YOUR GOAL: Your task is to retype every entry exactly, omitting nothing.

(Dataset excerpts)
+++
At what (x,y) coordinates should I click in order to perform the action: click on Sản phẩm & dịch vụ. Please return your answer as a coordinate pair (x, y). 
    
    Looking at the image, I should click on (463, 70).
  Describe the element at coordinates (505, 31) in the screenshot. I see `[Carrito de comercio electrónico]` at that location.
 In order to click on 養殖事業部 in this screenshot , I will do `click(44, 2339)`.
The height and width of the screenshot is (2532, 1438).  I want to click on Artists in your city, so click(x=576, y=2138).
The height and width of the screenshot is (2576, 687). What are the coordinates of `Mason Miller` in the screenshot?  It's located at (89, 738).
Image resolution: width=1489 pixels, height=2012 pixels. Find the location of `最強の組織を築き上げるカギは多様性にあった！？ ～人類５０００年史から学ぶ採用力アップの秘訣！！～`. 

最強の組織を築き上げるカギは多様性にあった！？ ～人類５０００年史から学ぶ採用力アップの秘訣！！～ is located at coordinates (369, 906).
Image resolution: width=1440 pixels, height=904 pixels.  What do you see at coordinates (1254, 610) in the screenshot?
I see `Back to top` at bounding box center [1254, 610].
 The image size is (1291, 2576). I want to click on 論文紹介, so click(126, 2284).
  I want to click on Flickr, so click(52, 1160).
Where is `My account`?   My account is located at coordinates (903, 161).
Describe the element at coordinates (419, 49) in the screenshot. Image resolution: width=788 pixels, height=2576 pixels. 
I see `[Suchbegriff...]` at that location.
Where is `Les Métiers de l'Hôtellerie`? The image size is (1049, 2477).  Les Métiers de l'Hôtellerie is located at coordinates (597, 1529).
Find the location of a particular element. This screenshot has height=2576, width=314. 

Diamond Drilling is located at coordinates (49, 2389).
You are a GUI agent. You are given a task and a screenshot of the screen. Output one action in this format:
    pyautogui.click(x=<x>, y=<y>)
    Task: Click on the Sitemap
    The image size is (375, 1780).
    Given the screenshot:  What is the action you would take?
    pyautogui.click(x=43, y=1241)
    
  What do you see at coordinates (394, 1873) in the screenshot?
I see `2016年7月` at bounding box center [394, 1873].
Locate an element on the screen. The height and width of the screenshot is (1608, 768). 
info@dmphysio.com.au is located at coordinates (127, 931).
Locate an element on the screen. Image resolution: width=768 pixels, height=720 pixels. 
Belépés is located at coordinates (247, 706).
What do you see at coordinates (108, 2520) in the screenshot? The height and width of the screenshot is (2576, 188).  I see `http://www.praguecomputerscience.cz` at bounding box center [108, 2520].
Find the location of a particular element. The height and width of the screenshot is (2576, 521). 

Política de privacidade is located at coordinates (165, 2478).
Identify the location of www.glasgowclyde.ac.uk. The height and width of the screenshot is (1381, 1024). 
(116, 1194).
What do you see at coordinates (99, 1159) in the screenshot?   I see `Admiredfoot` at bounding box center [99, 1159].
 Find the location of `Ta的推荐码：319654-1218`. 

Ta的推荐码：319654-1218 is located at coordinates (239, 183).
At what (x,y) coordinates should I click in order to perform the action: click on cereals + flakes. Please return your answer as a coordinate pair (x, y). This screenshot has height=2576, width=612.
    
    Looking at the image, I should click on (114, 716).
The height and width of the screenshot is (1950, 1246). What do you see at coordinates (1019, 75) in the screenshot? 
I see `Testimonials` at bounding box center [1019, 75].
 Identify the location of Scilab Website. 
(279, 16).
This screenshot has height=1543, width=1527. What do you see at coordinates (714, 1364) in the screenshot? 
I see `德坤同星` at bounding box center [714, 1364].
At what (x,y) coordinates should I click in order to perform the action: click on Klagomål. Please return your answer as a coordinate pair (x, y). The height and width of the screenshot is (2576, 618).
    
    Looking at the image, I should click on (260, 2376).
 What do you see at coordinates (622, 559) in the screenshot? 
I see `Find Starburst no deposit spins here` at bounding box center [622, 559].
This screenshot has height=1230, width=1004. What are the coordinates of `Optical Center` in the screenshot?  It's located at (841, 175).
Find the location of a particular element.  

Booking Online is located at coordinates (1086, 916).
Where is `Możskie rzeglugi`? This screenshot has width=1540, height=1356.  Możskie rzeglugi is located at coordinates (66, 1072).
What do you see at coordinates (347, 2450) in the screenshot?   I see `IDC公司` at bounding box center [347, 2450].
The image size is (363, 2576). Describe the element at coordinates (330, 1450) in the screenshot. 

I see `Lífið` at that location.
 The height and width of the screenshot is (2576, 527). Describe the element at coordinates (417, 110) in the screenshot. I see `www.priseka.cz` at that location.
+++
WRITTEN RESPONSE:
At what (x,y) coordinates should I click in order to perform the action: click on Sản phẩm & dịch vụ. Please return your answer as a coordinate pair (x, y). 
    
    Looking at the image, I should click on (463, 70).
  Describe the element at coordinates (505, 31) in the screenshot. I see `[Carrito de comercio electrónico]` at that location.
 In order to click on 養殖事業部 in this screenshot , I will do `click(44, 2339)`.
The height and width of the screenshot is (2532, 1438).  I want to click on Artists in your city, so click(x=576, y=2138).
The height and width of the screenshot is (2576, 687). What are the coordinates of `Mason Miller` in the screenshot?  It's located at (89, 738).
Image resolution: width=1489 pixels, height=2012 pixels. Find the location of `最強の組織を築き上げるカギは多様性にあった！？ ～人類５０００年史から学ぶ採用力アップの秘訣！！～`. 

最強の組織を築き上げるカギは多様性にあった！？ ～人類５０００年史から学ぶ採用力アップの秘訣！！～ is located at coordinates (369, 906).
Image resolution: width=1440 pixels, height=904 pixels.  What do you see at coordinates (1254, 610) in the screenshot?
I see `Back to top` at bounding box center [1254, 610].
 The image size is (1291, 2576). I want to click on 論文紹介, so click(126, 2284).
  I want to click on Flickr, so click(52, 1160).
Where is `My account`?   My account is located at coordinates (903, 161).
Describe the element at coordinates (419, 49) in the screenshot. Image resolution: width=788 pixels, height=2576 pixels. 
I see `[Suchbegriff...]` at that location.
Where is `Les Métiers de l'Hôtellerie`? The image size is (1049, 2477).  Les Métiers de l'Hôtellerie is located at coordinates (597, 1529).
Find the location of a particular element. This screenshot has height=2576, width=314. 

Diamond Drilling is located at coordinates (49, 2389).
You are a GUI agent. You are given a task and a screenshot of the screen. Output one action in this format:
    pyautogui.click(x=<x>, y=<y>)
    Task: Click on the Sitemap
    The image size is (375, 1780).
    Given the screenshot:  What is the action you would take?
    pyautogui.click(x=43, y=1241)
    
  What do you see at coordinates (394, 1873) in the screenshot?
I see `2016年7月` at bounding box center [394, 1873].
Locate an element on the screen. The height and width of the screenshot is (1608, 768). 
info@dmphysio.com.au is located at coordinates (127, 931).
Locate an element on the screen. Image resolution: width=768 pixels, height=720 pixels. 
Belépés is located at coordinates (247, 706).
What do you see at coordinates (108, 2520) in the screenshot? The height and width of the screenshot is (2576, 188).  I see `http://www.praguecomputerscience.cz` at bounding box center [108, 2520].
Find the location of a particular element. The height and width of the screenshot is (2576, 521). 

Política de privacidade is located at coordinates (165, 2478).
Identify the location of www.glasgowclyde.ac.uk. The height and width of the screenshot is (1381, 1024). 
(116, 1194).
What do you see at coordinates (99, 1159) in the screenshot?   I see `Admiredfoot` at bounding box center [99, 1159].
 Find the location of `Ta的推荐码：319654-1218`. 

Ta的推荐码：319654-1218 is located at coordinates (239, 183).
At what (x,y) coordinates should I click in order to perform the action: click on cereals + flakes. Please return your answer as a coordinate pair (x, y). This screenshot has height=2576, width=612.
    
    Looking at the image, I should click on (114, 716).
The height and width of the screenshot is (1950, 1246). What do you see at coordinates (1019, 75) in the screenshot? 
I see `Testimonials` at bounding box center [1019, 75].
 Identify the location of Scilab Website. 
(279, 16).
This screenshot has height=1543, width=1527. What do you see at coordinates (714, 1364) in the screenshot? 
I see `德坤同星` at bounding box center [714, 1364].
At what (x,y) coordinates should I click in order to perform the action: click on Klagomål. Please return your answer as a coordinate pair (x, y). The height and width of the screenshot is (2576, 618).
    
    Looking at the image, I should click on (260, 2376).
 What do you see at coordinates (622, 559) in the screenshot? 
I see `Find Starburst no deposit spins here` at bounding box center [622, 559].
This screenshot has height=1230, width=1004. What are the coordinates of `Optical Center` in the screenshot?  It's located at (841, 175).
Find the location of a particular element.  

Booking Online is located at coordinates (1086, 916).
Where is `Możskie rzeglugi`? This screenshot has width=1540, height=1356.  Możskie rzeglugi is located at coordinates (66, 1072).
What do you see at coordinates (347, 2450) in the screenshot?   I see `IDC公司` at bounding box center [347, 2450].
The image size is (363, 2576). Describe the element at coordinates (330, 1450) in the screenshot. 

I see `Lífið` at that location.
 The height and width of the screenshot is (2576, 527). Describe the element at coordinates (417, 110) in the screenshot. I see `www.priseka.cz` at that location.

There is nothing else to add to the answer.